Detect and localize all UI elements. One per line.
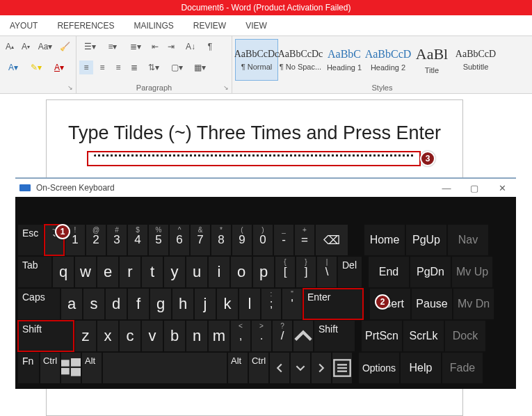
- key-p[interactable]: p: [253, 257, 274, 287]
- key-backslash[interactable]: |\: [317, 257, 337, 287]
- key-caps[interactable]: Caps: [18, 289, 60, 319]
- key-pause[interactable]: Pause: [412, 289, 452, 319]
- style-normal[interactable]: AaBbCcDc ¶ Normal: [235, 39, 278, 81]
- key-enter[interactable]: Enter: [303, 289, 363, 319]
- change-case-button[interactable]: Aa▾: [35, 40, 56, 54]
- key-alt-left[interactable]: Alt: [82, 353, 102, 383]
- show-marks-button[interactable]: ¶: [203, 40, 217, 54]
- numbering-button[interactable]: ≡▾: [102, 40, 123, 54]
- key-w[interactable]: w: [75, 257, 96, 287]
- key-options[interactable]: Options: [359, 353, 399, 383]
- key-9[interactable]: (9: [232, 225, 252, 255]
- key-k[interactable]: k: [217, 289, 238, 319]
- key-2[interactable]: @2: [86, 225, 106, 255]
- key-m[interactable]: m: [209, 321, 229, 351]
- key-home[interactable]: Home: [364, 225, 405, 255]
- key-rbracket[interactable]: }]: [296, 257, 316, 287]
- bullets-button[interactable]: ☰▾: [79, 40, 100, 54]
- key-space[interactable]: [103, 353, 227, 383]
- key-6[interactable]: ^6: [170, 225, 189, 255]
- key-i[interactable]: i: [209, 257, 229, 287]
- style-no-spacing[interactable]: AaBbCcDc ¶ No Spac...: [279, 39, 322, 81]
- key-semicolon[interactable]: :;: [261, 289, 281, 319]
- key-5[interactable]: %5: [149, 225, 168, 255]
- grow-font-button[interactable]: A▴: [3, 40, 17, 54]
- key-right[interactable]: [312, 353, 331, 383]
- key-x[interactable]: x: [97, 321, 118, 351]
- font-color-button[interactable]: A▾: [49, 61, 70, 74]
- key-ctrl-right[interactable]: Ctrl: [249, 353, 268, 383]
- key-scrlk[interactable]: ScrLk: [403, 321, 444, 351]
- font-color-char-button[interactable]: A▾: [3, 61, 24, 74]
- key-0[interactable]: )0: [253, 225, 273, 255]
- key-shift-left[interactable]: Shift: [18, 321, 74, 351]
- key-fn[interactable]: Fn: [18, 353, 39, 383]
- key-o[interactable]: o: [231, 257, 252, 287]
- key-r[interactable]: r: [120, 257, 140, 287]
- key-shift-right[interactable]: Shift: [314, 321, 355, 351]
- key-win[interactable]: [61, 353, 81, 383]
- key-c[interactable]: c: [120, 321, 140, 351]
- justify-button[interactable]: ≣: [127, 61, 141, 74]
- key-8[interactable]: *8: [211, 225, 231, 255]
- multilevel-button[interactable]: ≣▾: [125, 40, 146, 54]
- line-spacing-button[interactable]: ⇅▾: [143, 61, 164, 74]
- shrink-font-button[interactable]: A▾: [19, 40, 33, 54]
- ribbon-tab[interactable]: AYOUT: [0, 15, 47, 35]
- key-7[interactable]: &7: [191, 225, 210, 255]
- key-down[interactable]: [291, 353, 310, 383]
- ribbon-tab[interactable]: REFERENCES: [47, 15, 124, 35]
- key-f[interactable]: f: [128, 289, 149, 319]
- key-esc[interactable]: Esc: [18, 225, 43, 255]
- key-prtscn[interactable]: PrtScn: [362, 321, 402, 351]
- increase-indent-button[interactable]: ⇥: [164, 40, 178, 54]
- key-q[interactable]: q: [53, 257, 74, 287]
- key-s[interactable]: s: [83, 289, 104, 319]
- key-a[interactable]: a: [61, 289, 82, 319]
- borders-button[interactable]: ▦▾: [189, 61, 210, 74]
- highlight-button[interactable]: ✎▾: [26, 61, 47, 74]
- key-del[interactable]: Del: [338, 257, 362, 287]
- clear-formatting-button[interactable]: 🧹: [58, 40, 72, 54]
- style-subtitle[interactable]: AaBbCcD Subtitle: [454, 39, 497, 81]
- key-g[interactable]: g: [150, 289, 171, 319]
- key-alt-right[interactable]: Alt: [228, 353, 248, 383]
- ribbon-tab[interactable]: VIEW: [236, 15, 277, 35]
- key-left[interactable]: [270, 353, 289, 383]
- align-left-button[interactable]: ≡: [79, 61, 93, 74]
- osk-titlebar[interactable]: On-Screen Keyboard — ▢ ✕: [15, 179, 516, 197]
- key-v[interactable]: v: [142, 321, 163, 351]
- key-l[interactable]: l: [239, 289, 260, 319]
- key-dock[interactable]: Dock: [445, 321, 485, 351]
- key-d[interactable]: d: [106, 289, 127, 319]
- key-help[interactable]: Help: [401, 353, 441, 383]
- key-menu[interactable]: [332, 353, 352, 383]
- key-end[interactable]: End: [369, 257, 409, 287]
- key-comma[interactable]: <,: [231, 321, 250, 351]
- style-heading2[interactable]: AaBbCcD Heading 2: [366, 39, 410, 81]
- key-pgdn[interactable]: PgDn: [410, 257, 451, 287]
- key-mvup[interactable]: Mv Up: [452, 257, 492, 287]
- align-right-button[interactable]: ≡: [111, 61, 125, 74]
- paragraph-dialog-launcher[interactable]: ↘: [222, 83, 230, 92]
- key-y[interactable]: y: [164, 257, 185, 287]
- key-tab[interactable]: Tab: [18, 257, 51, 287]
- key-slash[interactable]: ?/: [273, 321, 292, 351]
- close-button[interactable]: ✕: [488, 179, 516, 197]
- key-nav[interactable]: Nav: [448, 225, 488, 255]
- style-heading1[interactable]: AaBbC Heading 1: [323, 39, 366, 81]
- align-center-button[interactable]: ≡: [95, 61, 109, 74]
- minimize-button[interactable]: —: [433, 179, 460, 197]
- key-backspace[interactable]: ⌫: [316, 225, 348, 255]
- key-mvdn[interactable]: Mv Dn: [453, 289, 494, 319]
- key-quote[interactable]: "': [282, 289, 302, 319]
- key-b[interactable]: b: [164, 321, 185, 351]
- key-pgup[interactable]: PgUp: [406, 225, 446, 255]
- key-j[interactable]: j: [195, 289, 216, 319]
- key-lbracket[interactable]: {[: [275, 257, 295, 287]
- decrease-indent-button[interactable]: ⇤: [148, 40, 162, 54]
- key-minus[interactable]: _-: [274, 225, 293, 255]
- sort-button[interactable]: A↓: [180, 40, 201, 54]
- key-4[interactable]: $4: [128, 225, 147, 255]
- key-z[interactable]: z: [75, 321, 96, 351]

########################################

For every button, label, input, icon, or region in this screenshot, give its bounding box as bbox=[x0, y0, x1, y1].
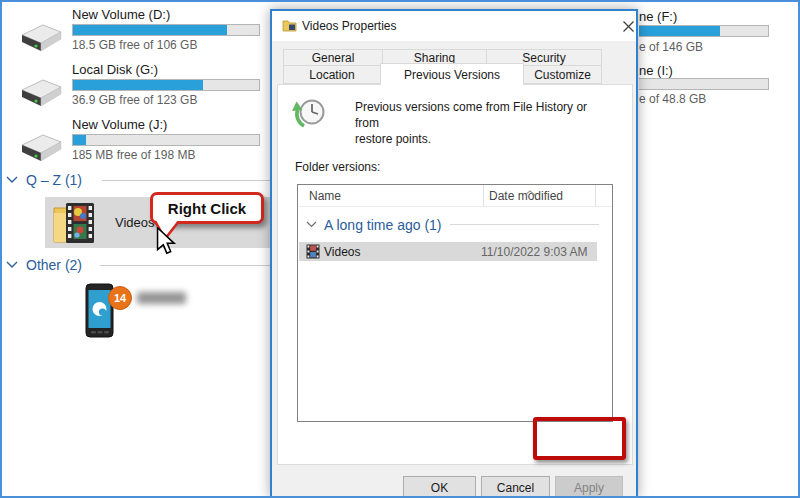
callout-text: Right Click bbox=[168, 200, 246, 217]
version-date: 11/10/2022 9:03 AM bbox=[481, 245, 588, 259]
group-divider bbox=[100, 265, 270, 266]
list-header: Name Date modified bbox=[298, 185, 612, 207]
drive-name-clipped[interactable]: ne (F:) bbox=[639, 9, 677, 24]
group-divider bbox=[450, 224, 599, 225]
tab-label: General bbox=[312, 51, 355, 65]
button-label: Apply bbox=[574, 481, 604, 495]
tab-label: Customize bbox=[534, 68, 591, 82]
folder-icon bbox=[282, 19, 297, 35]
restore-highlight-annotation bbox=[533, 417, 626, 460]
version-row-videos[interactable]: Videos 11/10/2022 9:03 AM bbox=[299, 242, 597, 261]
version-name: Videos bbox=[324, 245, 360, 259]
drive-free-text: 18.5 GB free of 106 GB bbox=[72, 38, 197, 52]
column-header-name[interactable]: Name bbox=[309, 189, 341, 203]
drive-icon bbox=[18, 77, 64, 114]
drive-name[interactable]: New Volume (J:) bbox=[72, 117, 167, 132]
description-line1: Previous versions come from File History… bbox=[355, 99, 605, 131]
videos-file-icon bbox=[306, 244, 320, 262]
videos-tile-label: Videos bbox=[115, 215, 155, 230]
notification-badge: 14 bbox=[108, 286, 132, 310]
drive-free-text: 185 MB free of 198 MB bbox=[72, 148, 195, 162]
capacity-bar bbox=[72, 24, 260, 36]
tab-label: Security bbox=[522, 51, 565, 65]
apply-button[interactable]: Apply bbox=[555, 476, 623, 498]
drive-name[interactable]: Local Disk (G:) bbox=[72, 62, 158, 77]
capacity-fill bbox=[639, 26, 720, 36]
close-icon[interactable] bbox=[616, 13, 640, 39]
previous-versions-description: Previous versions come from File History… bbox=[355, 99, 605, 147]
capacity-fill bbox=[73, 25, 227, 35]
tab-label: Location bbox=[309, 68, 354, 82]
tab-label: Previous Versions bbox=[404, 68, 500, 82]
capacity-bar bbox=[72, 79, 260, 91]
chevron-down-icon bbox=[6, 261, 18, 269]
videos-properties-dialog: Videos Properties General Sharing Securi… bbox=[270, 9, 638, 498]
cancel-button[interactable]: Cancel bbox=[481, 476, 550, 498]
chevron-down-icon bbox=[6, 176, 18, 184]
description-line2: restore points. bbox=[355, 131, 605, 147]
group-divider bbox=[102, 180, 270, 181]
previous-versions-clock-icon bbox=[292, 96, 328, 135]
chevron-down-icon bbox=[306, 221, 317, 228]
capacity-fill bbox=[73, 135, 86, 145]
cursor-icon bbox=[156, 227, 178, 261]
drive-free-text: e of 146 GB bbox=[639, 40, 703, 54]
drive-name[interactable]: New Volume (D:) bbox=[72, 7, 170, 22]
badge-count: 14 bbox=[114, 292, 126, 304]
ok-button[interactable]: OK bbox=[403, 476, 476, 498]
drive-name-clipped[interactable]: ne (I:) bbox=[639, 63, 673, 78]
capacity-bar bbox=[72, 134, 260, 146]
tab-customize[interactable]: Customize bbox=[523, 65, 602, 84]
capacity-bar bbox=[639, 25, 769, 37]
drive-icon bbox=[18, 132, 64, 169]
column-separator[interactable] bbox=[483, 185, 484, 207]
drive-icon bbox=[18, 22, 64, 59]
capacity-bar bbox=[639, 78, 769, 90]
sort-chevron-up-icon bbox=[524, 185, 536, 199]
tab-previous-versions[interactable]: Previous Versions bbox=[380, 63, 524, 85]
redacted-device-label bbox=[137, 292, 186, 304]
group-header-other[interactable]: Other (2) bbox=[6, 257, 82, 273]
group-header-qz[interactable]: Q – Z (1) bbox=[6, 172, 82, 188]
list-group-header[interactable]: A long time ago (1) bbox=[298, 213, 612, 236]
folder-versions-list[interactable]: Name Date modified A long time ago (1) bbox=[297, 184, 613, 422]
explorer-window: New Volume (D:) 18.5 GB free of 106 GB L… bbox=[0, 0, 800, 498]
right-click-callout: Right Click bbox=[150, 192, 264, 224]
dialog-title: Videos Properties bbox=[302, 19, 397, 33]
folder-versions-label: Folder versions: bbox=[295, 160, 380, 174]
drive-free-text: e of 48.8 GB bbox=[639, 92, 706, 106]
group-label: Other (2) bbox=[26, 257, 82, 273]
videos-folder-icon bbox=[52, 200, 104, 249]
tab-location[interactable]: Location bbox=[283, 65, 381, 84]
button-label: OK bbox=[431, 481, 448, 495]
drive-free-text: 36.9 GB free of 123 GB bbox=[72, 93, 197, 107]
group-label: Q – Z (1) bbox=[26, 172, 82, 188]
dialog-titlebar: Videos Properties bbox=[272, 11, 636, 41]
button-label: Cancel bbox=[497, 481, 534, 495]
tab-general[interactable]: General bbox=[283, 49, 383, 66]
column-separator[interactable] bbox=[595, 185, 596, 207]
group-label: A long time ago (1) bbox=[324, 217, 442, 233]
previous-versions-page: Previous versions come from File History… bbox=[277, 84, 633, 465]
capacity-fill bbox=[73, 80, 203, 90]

########################################

What is being asked
Wherever a line in the material contains "close", count it; the answer is the number alone.

Task response
2